Supporters of Myanmar democracy icon Aung San Suu Kyi made preparations around the world Thursday to mark her 64th birthday, with calls for her release from jail as she faces trial by the ruling junta.
The Nobel laureate is set to spend her birthday on Friday at Yangon’s notorious Insein prison, where she is being held on charges of violating her house arrest after an American man swam to her lakeside house.
Aung San Suu Kyi has spent 13 of the last 19 years in detention since the junta refused to recognise her National League for Democracy’s (NLD) landslide victory elections in 1990.
In Yangon, NLD members were making preparations at party headquarters for a similar celebration to those in previous years, including giving breakfast to Buddhist monks.
“We have to hold the birthday party without the host again. We would be very happy if she could be released, we are hoping and praying for this,” senior party member Lei Lei told AFP.
“We will offer a dawn meal to five monks early in the morning to mark Daw Suu’s birthday.
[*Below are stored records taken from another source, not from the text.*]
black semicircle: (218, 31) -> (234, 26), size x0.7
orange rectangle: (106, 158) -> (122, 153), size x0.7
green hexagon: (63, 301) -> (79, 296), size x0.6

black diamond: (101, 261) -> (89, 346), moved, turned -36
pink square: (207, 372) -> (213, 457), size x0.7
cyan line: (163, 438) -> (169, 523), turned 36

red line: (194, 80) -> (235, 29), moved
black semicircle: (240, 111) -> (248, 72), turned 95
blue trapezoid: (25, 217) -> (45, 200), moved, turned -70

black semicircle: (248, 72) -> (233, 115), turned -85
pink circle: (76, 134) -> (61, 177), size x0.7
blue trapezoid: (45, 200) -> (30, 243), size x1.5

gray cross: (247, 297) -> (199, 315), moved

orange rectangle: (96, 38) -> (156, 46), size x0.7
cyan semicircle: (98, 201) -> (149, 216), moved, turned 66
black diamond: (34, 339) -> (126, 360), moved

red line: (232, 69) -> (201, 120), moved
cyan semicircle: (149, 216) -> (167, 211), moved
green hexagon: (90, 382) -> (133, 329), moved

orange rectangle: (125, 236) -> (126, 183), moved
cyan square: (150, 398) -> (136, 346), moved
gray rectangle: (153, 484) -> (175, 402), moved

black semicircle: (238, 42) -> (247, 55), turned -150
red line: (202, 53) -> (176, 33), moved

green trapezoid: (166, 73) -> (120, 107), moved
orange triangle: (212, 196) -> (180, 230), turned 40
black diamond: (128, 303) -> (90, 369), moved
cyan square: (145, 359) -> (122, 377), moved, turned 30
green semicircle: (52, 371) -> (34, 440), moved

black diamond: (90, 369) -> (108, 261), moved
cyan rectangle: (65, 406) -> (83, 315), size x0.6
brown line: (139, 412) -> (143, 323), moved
After that we will release balloons, doves and sparrows before the small party starts,” said May Win Myint, another senior party member.
Campaigners across the world will mark the day with events ranging from live music and speeches in Malaysia, evening vigils in Ireland and Australia and debating forums in Thailand.
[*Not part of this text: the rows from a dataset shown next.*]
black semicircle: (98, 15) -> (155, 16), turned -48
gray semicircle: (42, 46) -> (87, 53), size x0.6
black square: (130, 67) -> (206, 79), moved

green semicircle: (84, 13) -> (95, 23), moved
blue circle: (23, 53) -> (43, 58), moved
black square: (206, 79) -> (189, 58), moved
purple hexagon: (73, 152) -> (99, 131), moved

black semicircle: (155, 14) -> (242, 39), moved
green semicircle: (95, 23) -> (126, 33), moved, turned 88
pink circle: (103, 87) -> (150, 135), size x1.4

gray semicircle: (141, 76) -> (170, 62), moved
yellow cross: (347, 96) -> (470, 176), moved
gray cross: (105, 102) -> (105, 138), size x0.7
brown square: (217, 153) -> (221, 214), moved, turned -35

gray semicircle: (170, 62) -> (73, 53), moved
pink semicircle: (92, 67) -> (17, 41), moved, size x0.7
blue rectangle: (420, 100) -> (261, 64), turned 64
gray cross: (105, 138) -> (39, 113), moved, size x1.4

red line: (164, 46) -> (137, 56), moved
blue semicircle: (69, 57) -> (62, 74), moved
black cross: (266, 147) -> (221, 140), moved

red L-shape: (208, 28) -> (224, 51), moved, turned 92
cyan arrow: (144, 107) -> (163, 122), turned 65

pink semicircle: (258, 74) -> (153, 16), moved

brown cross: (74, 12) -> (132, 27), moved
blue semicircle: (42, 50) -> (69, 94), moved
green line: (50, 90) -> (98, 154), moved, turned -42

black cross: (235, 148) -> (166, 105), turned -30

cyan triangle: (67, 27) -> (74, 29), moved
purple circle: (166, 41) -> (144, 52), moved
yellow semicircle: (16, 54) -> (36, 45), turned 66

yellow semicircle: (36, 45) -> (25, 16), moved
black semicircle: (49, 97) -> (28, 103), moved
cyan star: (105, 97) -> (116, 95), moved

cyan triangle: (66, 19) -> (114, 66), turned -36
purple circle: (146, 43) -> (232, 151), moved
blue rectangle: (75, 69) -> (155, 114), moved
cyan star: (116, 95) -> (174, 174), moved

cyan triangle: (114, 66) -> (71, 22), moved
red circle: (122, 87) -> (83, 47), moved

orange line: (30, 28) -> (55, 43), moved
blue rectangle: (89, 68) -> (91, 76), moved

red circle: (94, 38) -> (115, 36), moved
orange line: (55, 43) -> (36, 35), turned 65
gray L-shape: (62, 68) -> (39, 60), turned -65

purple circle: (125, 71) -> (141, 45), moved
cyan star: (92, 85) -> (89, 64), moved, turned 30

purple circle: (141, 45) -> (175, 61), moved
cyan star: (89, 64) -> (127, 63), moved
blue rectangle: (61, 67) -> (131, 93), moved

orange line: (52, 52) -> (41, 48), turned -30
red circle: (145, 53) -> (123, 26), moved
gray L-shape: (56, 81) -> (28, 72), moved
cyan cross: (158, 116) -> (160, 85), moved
The website “64 for Suu” was set up to gather birthday wishes — including many via Twitter and YouTube — and has so far received nearly 10,000.
Famous names who have sent messages demanding her release include British Prime Minister Gordon Brown, footballer David Beckham and US actors George Clooney and Julia Roberts.
On Monday, a global petition was delivered to UN Secretary General Ban Ki-moon, signed by more than 670,000 people from 220 countries, calling for the release of all Myanmar’s political prisoners, especially Aung San Suu Kyi.
Aung San Suu Kyi faces five years in jail if convicted in her trial, which resumes on June 26. The court case has provoked international outrage and has been described as a “show trial” by US President Barack Obama.